I casually mentioned to my boyfriend that he has a nice body and should consider modeling to supplement his income. He mulled over this for like a hot second before deciding we should look up modeling agencies in Quito for the heck of it. We submitted some pictures that I had taken of him to one of the agencies that seemed bigger than the rest and we didn't expect anything to come off of it. You can imagine our surprise when we got a response back stating that he fits their requirements perfectly and they have put him in their data base so if any work comes up they will be calling him pronto. Now the dude has been walking around with an extra bounce to his step and has become quite obsessed with the mirror. I think I may have opened pandora's box.

Ask and ye shall receive, okay you will not receive all the time but it's worth asking anyway. Got the rate of my spanish classes reduced, got our rent reduced and got my salsa classes drastically reduced considering the owner of the studio is the one who is teaching me and his rate is crazy high compared to the dance instructors who work for him. What can I say? ask and ye shall receive.............or maybe I just happen to have a way with words, either way I am happy with the results.

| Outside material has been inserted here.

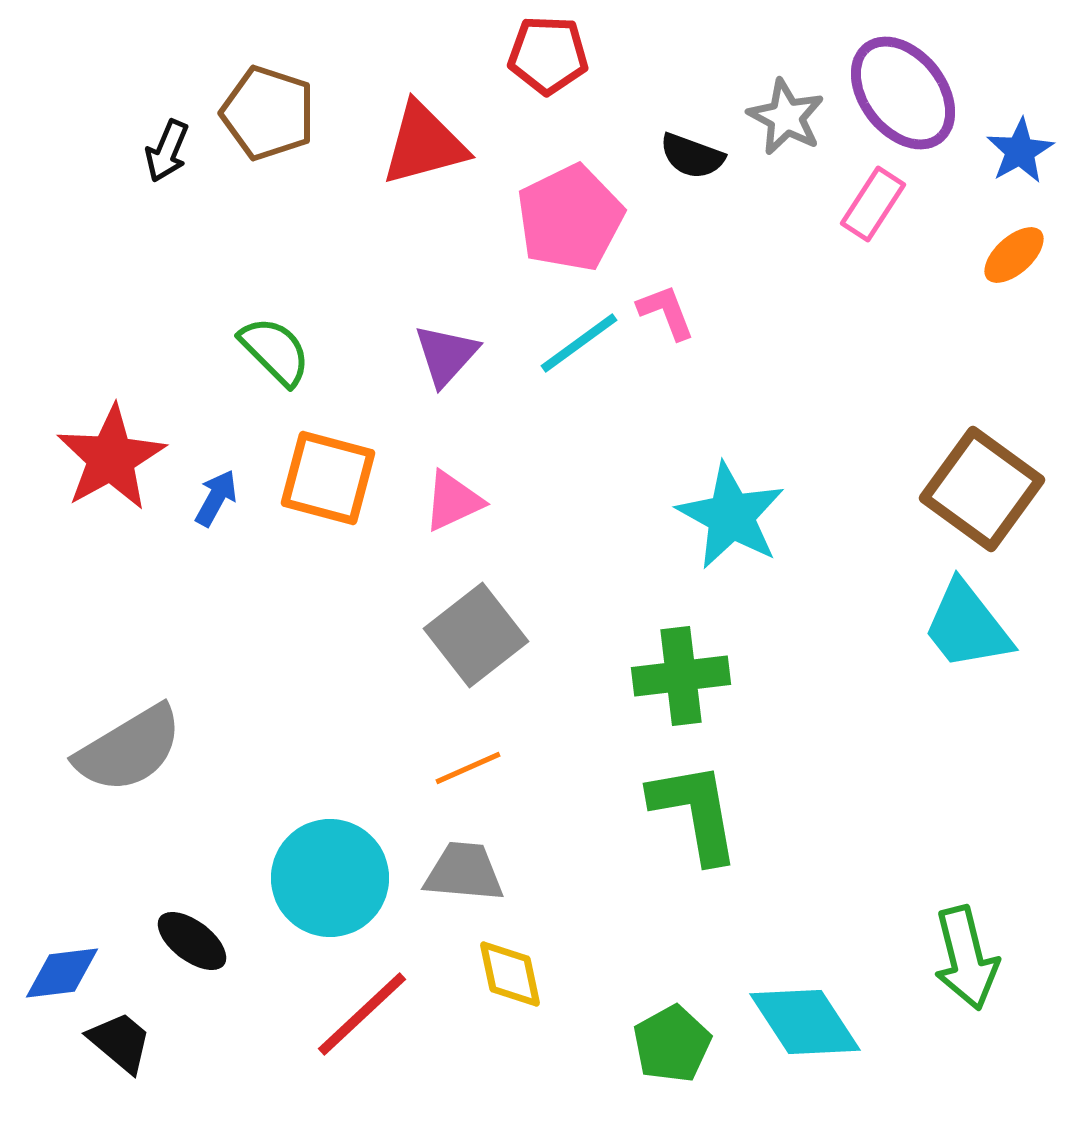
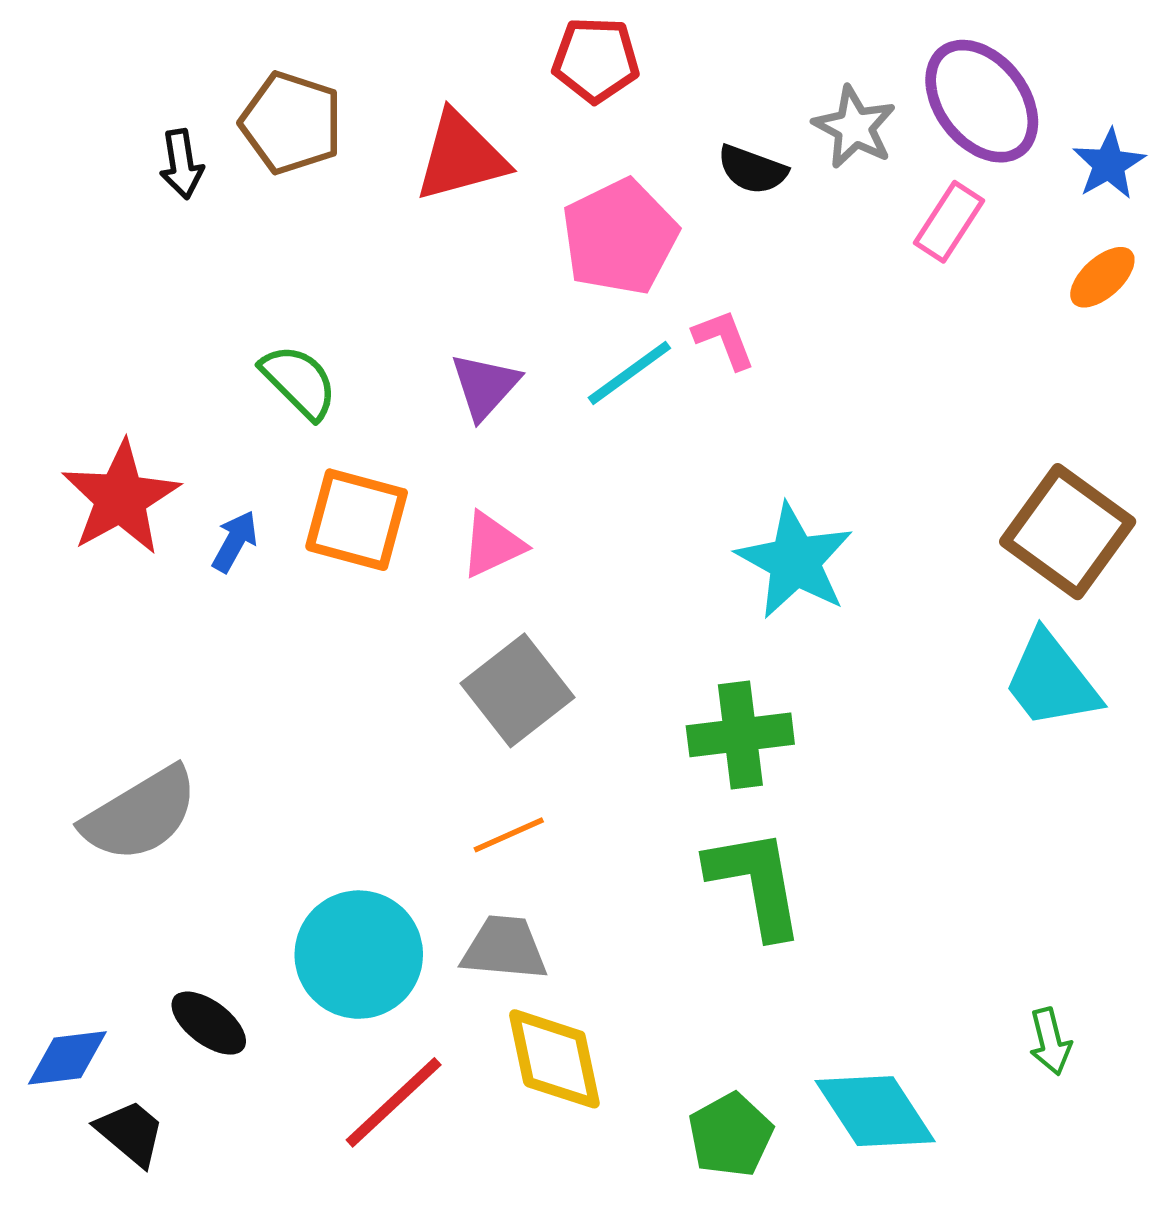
black arrow: (167, 151) -> (182, 164), turned -32
green arrow: (966, 958) -> (1050, 1042), size x0.6
yellow diamond: (510, 974) -> (554, 1059), size x1.4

Wednesday, October 15, 2014

Volunteering In Quito

So what have I been up to since I got back to Quito and finally settled down? Well, I have been taking Spanish classes everyday of the week because my goal is to keep improving on the language plus I do enjoy learning Spanish.

In addition to taking Spanish classes I decided to volunteer at this great organization called ASONIC (Asociacion Ecuatoriana Para Niños Con Cancer). The website is in Spanish so I will explain a little bit about the organization to give you an idea of what it's all about. ASONIC is an organization that provides support to parents who have children with cancer.

A lot of these families live outside Quito but they have to come to the city for treatment so while in Quito, they do need a place to stay that's within their means. ASONIC offers them shelter at no charge, food and emotional support through a psychologist who comes in to talk to them because what they are going through is not easy. The shelter is not only for the parents but their kids as well, the ages of the kids range quite a bit, from 2 years old to 16.

I volunteer my time playing with the kids, reading to them and basically keeping them company and entertained. I also help with translation because sometimes the organization gets letters written in English from donors or supporters from other countries so they do need someone to help with translation. There are other miscellaneous stuff that I help out with as well.

The ambience at the shelter provided by the organization is very warm and inviting plus it has all the necessities to ensure the kids are kept busy and entertained. They are already going through so much so it's good for them to have distractions that make them laugh and enjoy themselves.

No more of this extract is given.